#### DATASET CONTENT ####
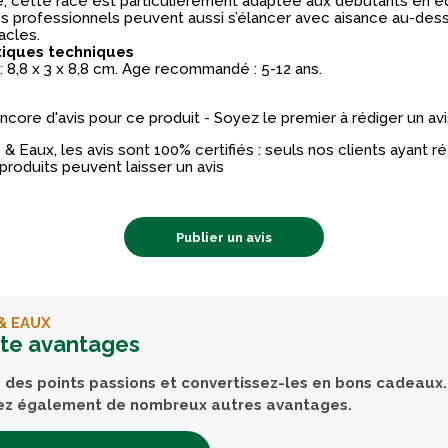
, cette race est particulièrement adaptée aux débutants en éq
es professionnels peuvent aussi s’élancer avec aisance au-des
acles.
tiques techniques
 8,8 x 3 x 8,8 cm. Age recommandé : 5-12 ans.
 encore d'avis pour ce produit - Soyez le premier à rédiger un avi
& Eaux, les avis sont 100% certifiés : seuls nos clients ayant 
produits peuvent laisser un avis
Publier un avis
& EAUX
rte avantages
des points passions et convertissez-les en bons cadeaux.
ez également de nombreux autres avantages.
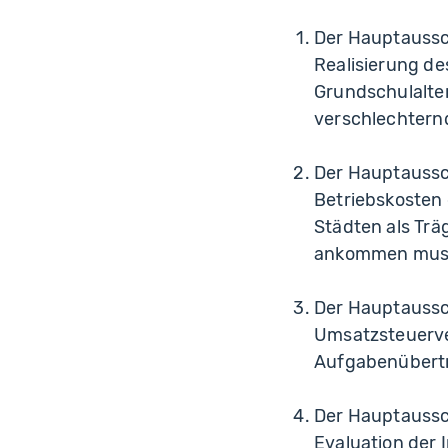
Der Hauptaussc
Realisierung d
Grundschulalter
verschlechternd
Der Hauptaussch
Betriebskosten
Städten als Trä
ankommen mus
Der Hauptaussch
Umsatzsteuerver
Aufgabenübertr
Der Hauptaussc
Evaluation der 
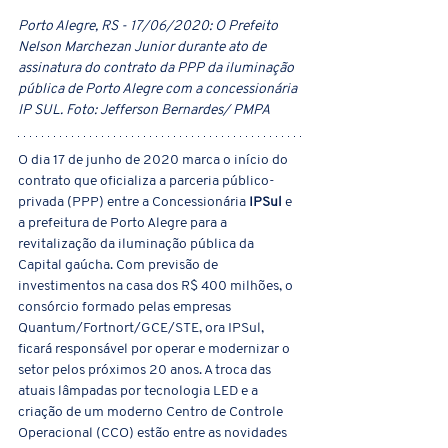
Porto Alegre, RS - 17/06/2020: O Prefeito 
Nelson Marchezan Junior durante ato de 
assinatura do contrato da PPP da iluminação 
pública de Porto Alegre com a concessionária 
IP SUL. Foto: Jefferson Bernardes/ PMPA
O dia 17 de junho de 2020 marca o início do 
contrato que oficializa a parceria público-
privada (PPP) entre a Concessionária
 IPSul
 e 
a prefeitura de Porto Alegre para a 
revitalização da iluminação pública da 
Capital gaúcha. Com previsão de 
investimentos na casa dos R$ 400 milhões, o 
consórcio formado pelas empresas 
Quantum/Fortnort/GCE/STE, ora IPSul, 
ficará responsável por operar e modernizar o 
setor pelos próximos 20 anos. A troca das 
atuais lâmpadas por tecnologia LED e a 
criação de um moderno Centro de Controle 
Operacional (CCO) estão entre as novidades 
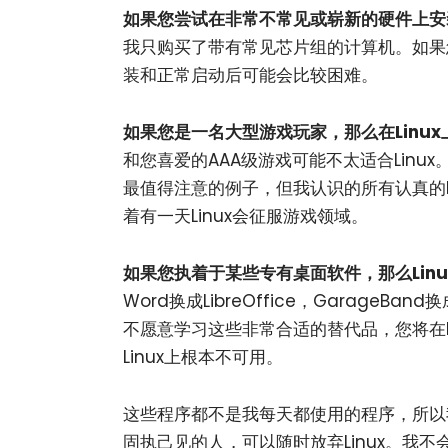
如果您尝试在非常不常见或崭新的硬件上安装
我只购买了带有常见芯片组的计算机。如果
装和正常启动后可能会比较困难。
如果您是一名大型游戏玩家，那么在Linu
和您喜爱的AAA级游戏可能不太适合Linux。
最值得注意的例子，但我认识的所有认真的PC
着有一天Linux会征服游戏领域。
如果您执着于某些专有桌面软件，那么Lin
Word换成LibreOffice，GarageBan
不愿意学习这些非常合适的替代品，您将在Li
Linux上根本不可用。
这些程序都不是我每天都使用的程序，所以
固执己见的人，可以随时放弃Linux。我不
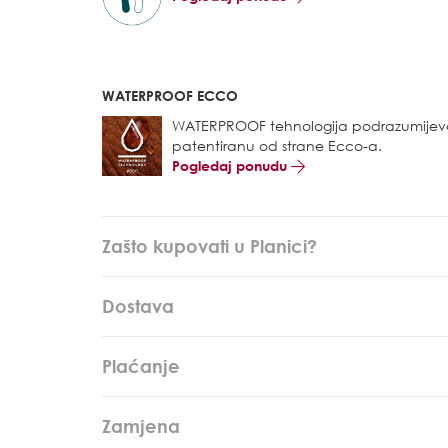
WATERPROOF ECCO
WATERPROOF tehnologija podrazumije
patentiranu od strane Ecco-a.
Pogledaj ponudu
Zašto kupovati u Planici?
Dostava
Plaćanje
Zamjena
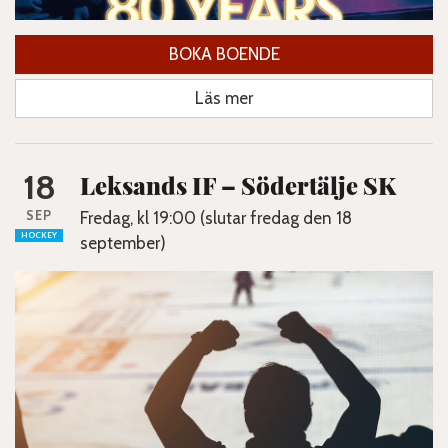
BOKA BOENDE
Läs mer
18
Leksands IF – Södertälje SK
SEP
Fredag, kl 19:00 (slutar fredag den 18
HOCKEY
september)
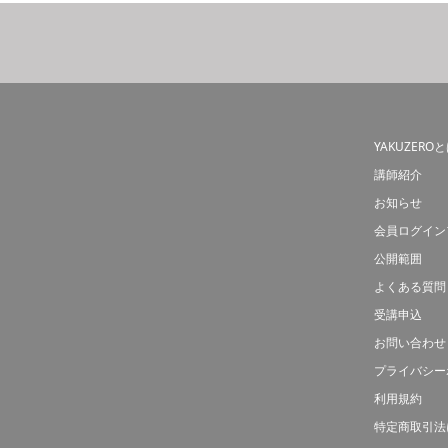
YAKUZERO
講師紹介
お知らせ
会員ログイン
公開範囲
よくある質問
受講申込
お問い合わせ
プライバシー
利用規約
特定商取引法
####
WHAT NEEDS TO BE DONE ->
If a record holds a picture, drop the picture and return the rest of it exactly.

WRITTEN REPLY ->
, cette race est particulièrement adaptée aux débutants en éq
es professionnels peuvent aussi s’élancer avec aisance au-des
acles.
tiques techniques
 8,8 x 3 x 8,8 cm. Age recommandé : 5-12 ans.
 encore d'avis pour ce produit - Soyez le premier à rédiger un avi
& Eaux, les avis sont 100% certifiés : seuls nos clients ayant 
produits peuvent laisser un avis
Publier un avis
& EAUX
rte avantages
des points passions et convertissez-les en bons cadeaux.
ez également de nombreux autres avantages.
Der Hauptaussc
Realisierung d
Grundschulalter
verschlechternd
Der Hauptaussch
Betriebskosten
Städten als Trä
ankommen mus
Der Hauptaussch
Umsatzsteuerver
Aufgabenübertr
Der Hauptaussc
Evaluation der 
Porto Alegre, RS - 17/06/2020: O Prefeito 
Nelson Marchezan Junior durante ato de 
assinatura do contrato da PPP da iluminação 
pública de Porto Alegre com a concessionária 
IP SUL. Foto: Jefferson Bernardes/ PMPA
O dia 17 de junho de 2020 marca o início do 
contrato que oficializa a parceria público-
privada (PPP) entre a Concessionária
 IPSul
 e 
a prefeitura de Porto Alegre para a 
revitalização da iluminação pública da 
Capital gaúcha. Com previsão de 
investimentos na casa dos R$ 400 milhões, o 
consórcio formado pelas empresas 
Quantum/Fortnort/GCE/STE, ora IPSul, 
ficará responsável por operar e modernizar o 
setor pelos próximos 20 anos. A troca das 
atuais lâmpadas por tecnologia LED e a 
criação de um moderno Centro de Controle 
Operacional (CCO) estão entre as novidades 
如果您尝试在非常不常见或崭新的硬件上安装
我只购买了带有常见芯片组的计算机。如果
装和正常启动后可能会比较困难。
如果您是一名大型游戏玩家，那么在Linu
和您喜爱的AAA级游戏可能不太适合Linux。
最值得注意的例子，但我认识的所有认真的PC
着有一天Linux会征服游戏领域。
如果您执着于某些专有桌面软件，那么Lin
Word换成LibreOffice，GarageBan
不愿意学习这些非常合适的替代品，您将在Li
Linux上根本不可用。
这些程序都不是我每天都使用的程序，所以
固执己见的人，可以随时放弃Linux。我不
WATERPROOF ECCO
WATERPROOF tehnologija podrazumije
patentiranu od strane Ecco-a.
Pogledaj ponudu
Zašto kupovati u Planici?
Dostava
Plaćanje
Zamjena
BOKA BOENDE
Läs mer
18
Leksands IF – Södertälje SK
SEP
Fredag, kl 19:00 (slutar fredag den 18
HOCKEY
september)
YAKUZERO
講師紹介
お知らせ
会員ログイン
公開範囲
よくある質問
受講申込
お問い合わせ
プライバシー
利用規約
特定商取引法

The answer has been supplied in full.